En 2013, Utu est reparu sur les écrans dans une version « redux » c’est à dire remaniée, plus courte de 10 minutes. Quelques séquences ont été raccourcies car selon le cinéaste certaines « choses, à l’époque, étaient drôles ou pertinentes, mais trente ans plus tard, elles n’ont plus aucun sens ». Mais Geoff Murphy et son monteur ont aussi réintégré des scènes qui avaient été retirées des copies destinées à l’international car jugés trop violentes par les producteurs.

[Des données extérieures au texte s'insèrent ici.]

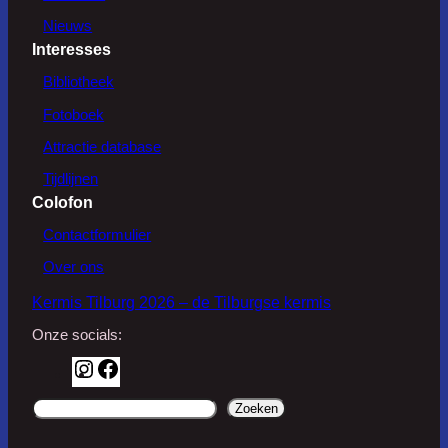
Nieuws
Interesses
Bibliotheek
Fotoboek
Attractie database
Tijdlijnen
Colofon
Contactformulier
Over ons
Kermis Tilburg 2026 – de Tilburgse kermis
Onze socials:
I
F
n
a
d
Zoeken
s
c
o
t
e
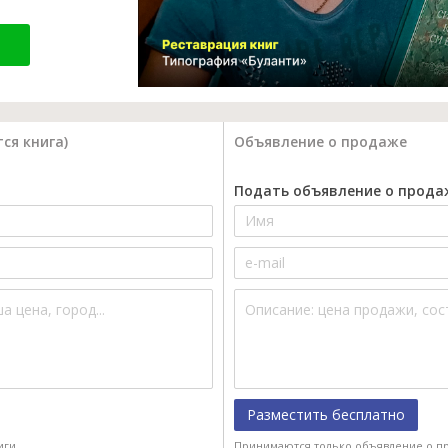
ся книга)
Объявление о продаже
Подать объявление о прода
Разместить бесплатно
иги.
Принимаются только объявление о пр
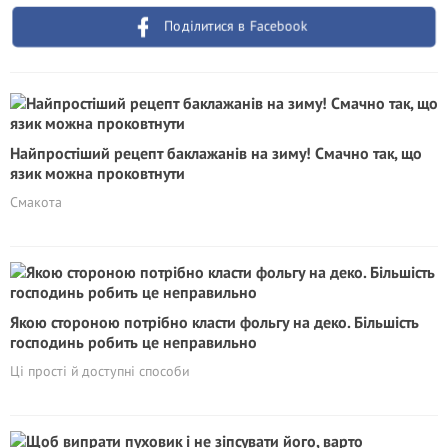
Поділитися в Facebook
Найпростіший рецепт баклажанів на зиму! Смачно так, що
язик можна проковтнути
Смакота
Якою стороною потрібно класти фольгу на деко. Більшість
господинь робить це неправильно
Ці прості й доступні способи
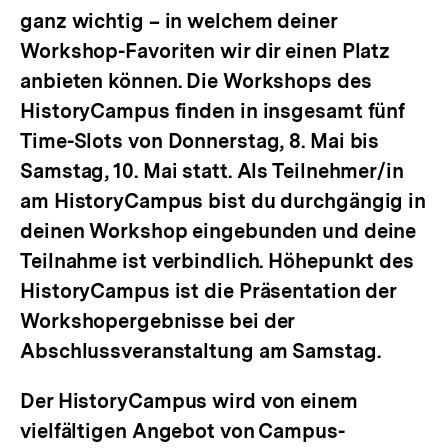
ganz wichtig – in welchem deiner
Workshop-Favoriten wir dir einen Platz
anbieten können. Die Workshops des
HistoryCampus finden in insgesamt fünf
Time-Slots von Donnerstag, 8. Mai bis
Samstag, 10. Mai statt. Als Teilnehmer/in
am HistoryCampus bist du durchgängig in
deinen Workshop eingebunden und deine
Teilnahme ist verbindlich. Höhepunkt des
HistoryCampus ist die Präsentation der
Workshopergebnisse bei der
Abschlussveranstaltung am Samstag.
Der HistoryCampus wird von einem
vielfältigen Angebot von Campus-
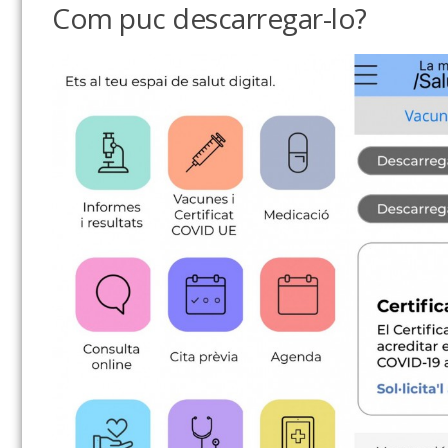
Com puc descarregar-lo?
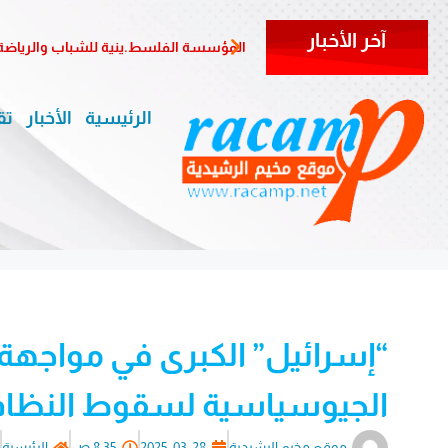
آخر الأخبار
المؤسسة الفلسط.ينية للشباب والرياضة تبارك 
الرئيسية
الأخبار
تق
“إسرائيل” الكبرى في مواجهة س
الجيوسياسية لسقوط النظام
موقع مخيم الرشيدية
2025-03-28
8:35 ص
الرئيسية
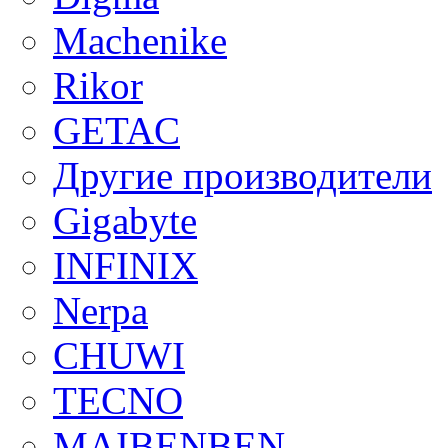
Machenike
Rikor
GETAC
Другие производители
Gigabyte
INFINIX
Nerpa
CHUWI
TECNO
MAIBENBEN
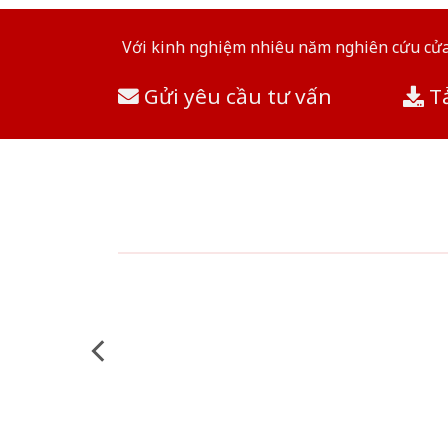
Với kinh nghiệm nhiêu năm nghiên cứu cửa 
Gửi yêu cầu tư vấn
Tả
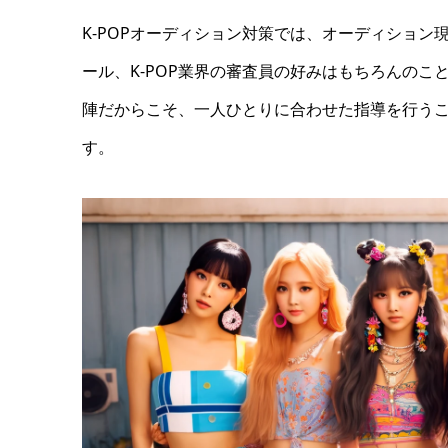
K-POPオーディション対策では、オーディショ
ール、K-POP業界の審査員の好みはもちろんの
陣だからこそ、一人ひとりに合わせた指導を行う
す。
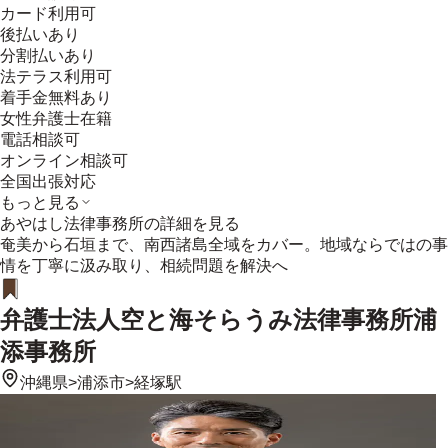
カード利用可
後払いあり
分割払いあり
法テラス利用可
着手金無料あり
女性弁護士在籍
電話相談可
オンライン相談可
全国出張対応
もっと見る
あやはし法律事務所
の詳細を見る
奄美から石垣まで、南西諸島全域をカバー。地域ならではの事
情を丁寧に汲み取り、相続問題を解決へ
弁護士法人空と海そらうみ法律事務所浦
添事務所
沖縄県
>
浦添市
>
経塚駅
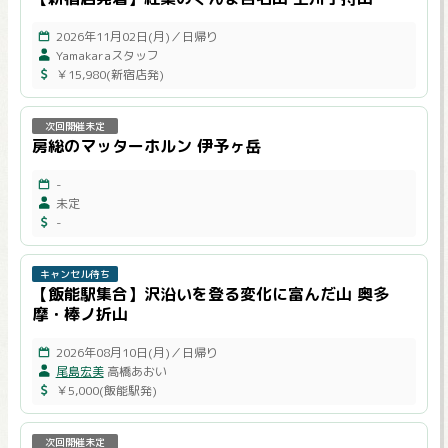
2026年11月02日(月)／日帰り
Yamakaraスタッフ
￥15,980(新宿店発)
次回開催未定
房総のマッターホルン 伊予ヶ岳
-
未定
-
キャンセル待ち
【飯能駅集合】沢沿いを登る変化に富んだ山 奥多
摩・棒ノ折山
2026年08月10日(月)／日帰り
尾島宏美
高橋あおい
￥5,000(飯能駅発)
次回開催未定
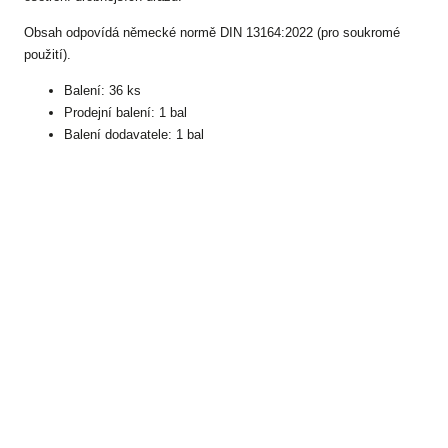
Obsah odpovídá německé normě DIN 13164:2022 (pro soukromé
použití).
Balení: 36 ks
Prodejní balení: 1 bal
Balení dodavatele: 1 bal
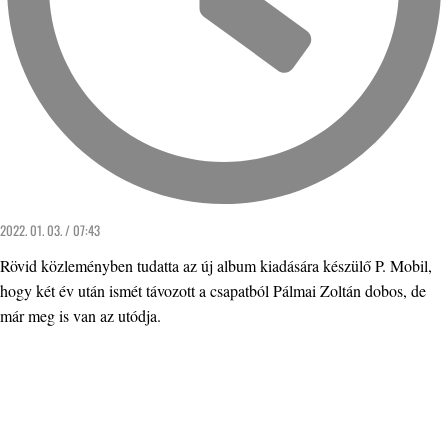
2022. 01. 03. / 07:43
Rövid közleményben tudatta az új album kiadására készülő P. Mobil,
hogy két év után ismét távozott a csapatból Pálmai Zoltán dobos, de
már meg is van az utódja.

Pour Quentin Tarantino, Utu est ni plus ni moins que le meilleur film néozélandais de tous les temps. Cette déclaration a certainement touché le réalisateur Geoff Murphy, qui avait travaillé pendant dix ans sur son projet avant de pouvoir le tourner. Revenir sur le passé colonial comme entendait le faire le cinéaste ne faisait pas l’unanimité. A l’époque il avait expliqué : « Quand vous faites un film sur des conflits raciaux vous prenez des risques. Et quand vous faites un film qui parle de conflit racial dans un pays qui se targue d’avoir mis en place avec succès une société biculturelle, vous prenez encore plus de risques. »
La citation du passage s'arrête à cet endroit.